Vhox might have expected that. It was what he expected to begin with. That was how it should've been. And yet it didn't... somewhere, in Vhox's chest...
"We didn't get to..." he didn't even say goodbye.
"It is just as I told you," she spoke softly, gently, as though she could read the despair in his features. "Outsiders don't understand. Who we are, what we can become -- it frightens them. Much like prey knows to fear its predator, even if they do not consciously know of the power that lives in our blood, they can sense it." She came to crouch onto her knees beside him. "Whatever you and Rin had... he never could have been with you."
"How do you know--"
"He said so."
The corners of his eyes stung. Everything smelled of salt and tasted of bitter.
'Course he would.
"He said you were a monster." Imzha's voice was a resonant murmur in the still of the cavern. "A dangerous creature he was afraid to imagine he might have ever loved."

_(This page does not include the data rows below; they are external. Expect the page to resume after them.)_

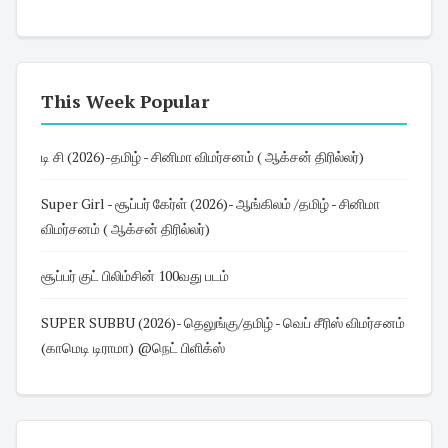
This Week Popular
டி சி (2026)-தமிழ் - சினிமா விமர்சனம் ( ஆக்சன் திரில்லர்)
Super Girl - சூப்பர் கேர்ள் (2026)- ஆங்கிலம் /தமிழ் - சினிமா
விமர்சனம் ( ஆக்சன் திரில்லர்)
சூப்பர் குட் பிலிம்சின் 100வது படம்
SUPER SUBBU (2026)- தெலுங்கு/தமிழ் - வெப் சீரிஸ் விமர்சனம்
(காமெடி டிராமா) @நெட் பிளிக்ஸ்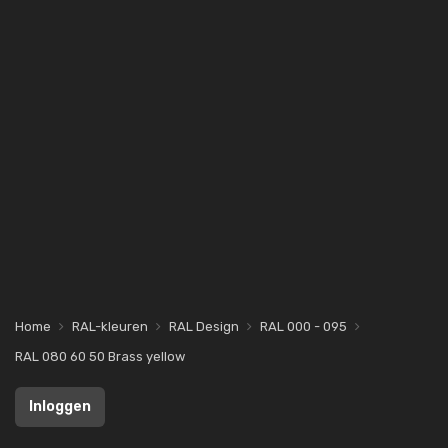
Home
RAL-kleuren
RAL Design
RAL 000 - 095
RAL 080 60 50 Brass yellow
Inloggen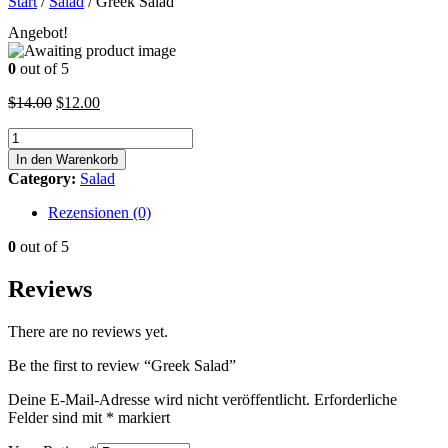
Start
/
Salad
/ Greek Salad
Angebot!
0
out of 5
Ursprünglicher
Aktueller
$
14.00
$
12.00
Preis
Preis
Greek
war:
ist:
Salad
$14.00
$12.00.
In den Warenkorb
Menge
Category:
Salad
Rezensionen (0)
0
out of 5
Reviews
There are no reviews yet.
Be the first to review “Greek Salad”
Deine E-Mail-Adresse wird nicht veröffentlicht.
Erforderliche
Felder sind mit
*
markiert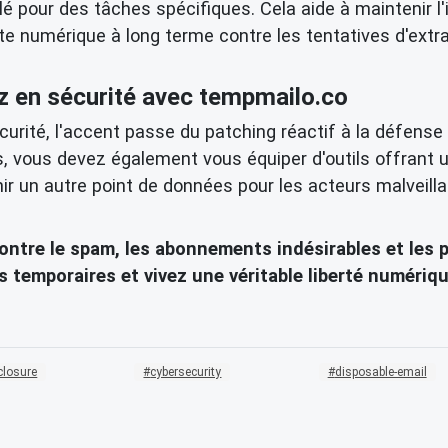
lé pour des tâches spécifiques. Cela aide à maintenir l'i
te numérique à long terme contre les tentatives d'
extr
z en sécurité avec tempmailo.co
urité, l'accent passe du patching réactif à la défense p
s, vous devez également vous équiper d'outils offrant
r un autre point de données pour les acteurs malveillan
ontre le spam, les abonnements indésirables et les p
 temporaires et vivez une véritable liberté numériqu
sclosure
cybersecurity
disposable-email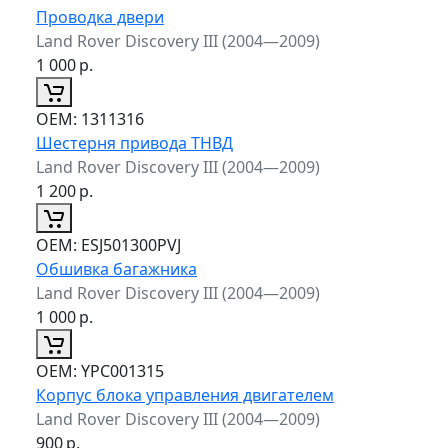
Проводка двери
Land Rover Discovery III (2004—2009)
1 000
р.
ОЕМ:
1311316
Шестерня привода ТНВД
Land Rover Discovery III (2004—2009)
1 200
р.
ОЕМ:
ESJ501300PVJ
Обшивка багажника
Land Rover Discovery III (2004—2009)
1 000
р.
ОЕМ:
YPC001315
Корпус блока управления двигателем
Land Rover Discovery III (2004—2009)
900
р.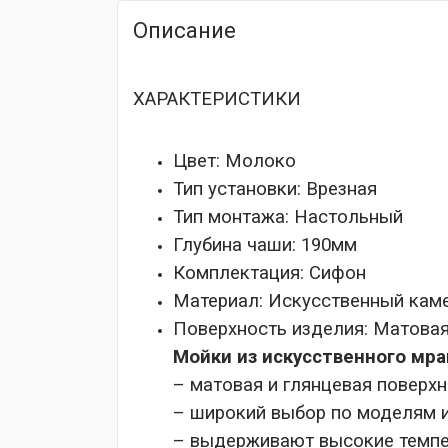
Описание
ХАРАКТЕРИСТИКИ
Цвет: Молоко
Тип установки:
Врезная
Тип монтажа:
Настольный
Глубина чаши:
190мм
Комплектация:
Сифон
Материал:
Искусственный кам
Поверхность изделия:
Матова
Мойки из искусственного мр
– матовая и глянцевая поверхн
– широкий выбор по моделям 
– выдерживают высокие темпе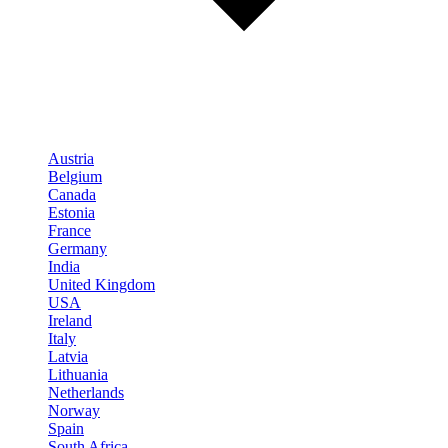
Austria
Belgium
Canada
Estonia
France
Germany
India
United Kingdom
USA
Ireland
Italy
Latvia
Lithuania
Netherlands
Norway
Spain
South Africa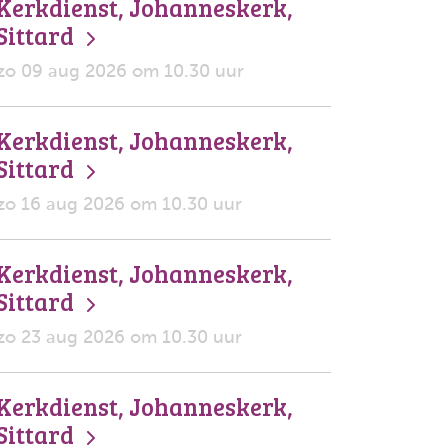
Kerkdienst, Johanneskerk,
Sittard
zo 09 aug 2026 om 10.30 uur
Kerkdienst, Johanneskerk,
Sittard
zo 16 aug 2026 om 10.30 uur
Kerkdienst, Johanneskerk,
Sittard
zo 23 aug 2026 om 10.30 uur
Kerkdienst, Johanneskerk,
Sittard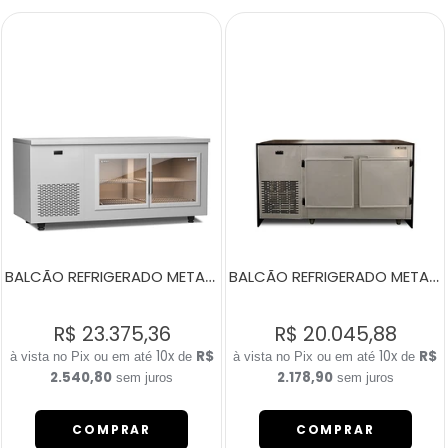
BALCÃO REFRIGERADO METALIC HOME BRANCO 2 PORTAS DE VIDRO E LED
BALCÃO REFRIGERADO METALIC EM INOX 2 PORTAS
R$ 23.375,36
R$ 20.045,88
10x
R$
10x
R$
de
de
2.540,80
2.178,90
sem juros
sem juros
COMPRAR
COMPRAR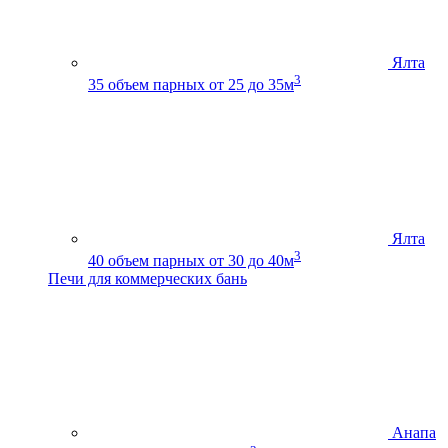
Ялта
3
35
объем парных от 25 до 35м
Ялта
3
40
объем парных от 30 до 40м
Печи для коммерческих бань
Анапа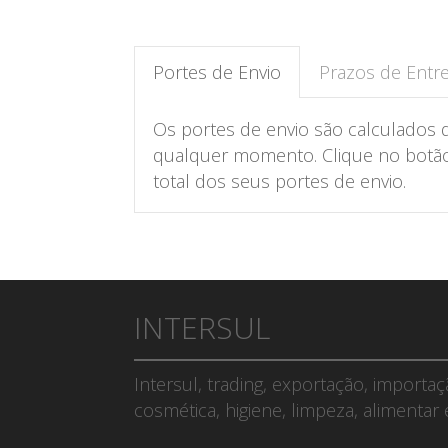
Portes de Envio
Prazos de Entr
Os portes de envio são calculados 
qualquer momento. Clique no botão 
total dos seus portes de envio.
INTERSUL
Intersul, trading, exportação, importa
cosmética, higiene, limpeza, alimentar 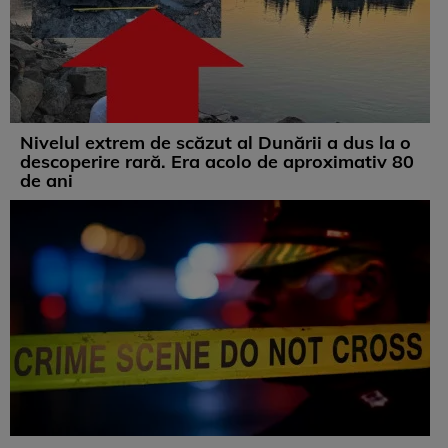
Nivelul extrem de scăzut al Dunării a dus la o
descoperire rară. Era acolo de aproximativ 80
de ani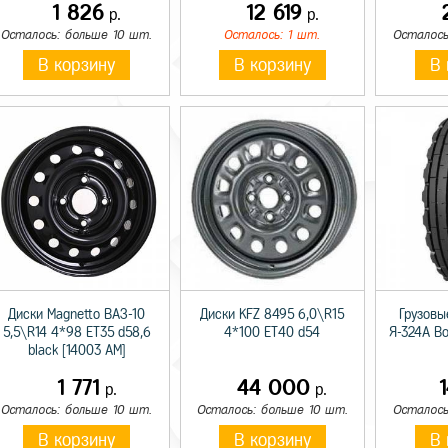
1 826
12 619
р.
р.
Осталось: больше 10 шт.
Осталось: 1 шт.
Осталось
В корзину
В корзину
В 
Диски Magnetto ВАЗ-10
Диски KFZ 8495 6,0\R15
Грузовы
5,5\R14 4*98 ET35 d58,6
4*100 ET40 d54
Я-324А В
black [14003 AM]
1 771
44 000
р.
р.
Осталось: больше 10 шт.
Осталось: больше 10 шт.
Осталось
В корзину
В корзину
В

He was a fool if he ever thought Vhox a man worth loving. And what a fool Vhox had been -- both of them. Better that Rin live long enough to find someone proper and refined, with whom he could have educated conversations (without the distraction of Vhox's carnal appetites) and who could make good money without subsequently spending moons looking over his shoulder, who would never gut him in a fit of terror or look at that precious nephew he so loved and think, what if something goes wrong and I--
"Do not think of him, Vhox. He is gone, and your place is here, with your family."
A hand touched to his face, with fingertips so much less delicate and nails that scraped just so. Nothing like Rin's, whose touch had been full of a fondness that Vhox missed so much that he hated it, so much that he wanted to trace over the lines with his own nails until they bled -- a fondness he was not sure he would ever feel again.
"Come. Let us see to those wounds."
Rin Weise is owned by @idealistsinc​
*k’tashlum is a fanon Huntspeak word used as a slur for Keeper of the Moon subgroup Miqo’te by some Seeker of the Sun tribes. Although this particular word makes no appearance on the page, general ideas and grammar structure for the fanon Huntspeak I follow can be found [here]. (Note that I am not the author of the article in question, and do not claim ownership of its ideas!)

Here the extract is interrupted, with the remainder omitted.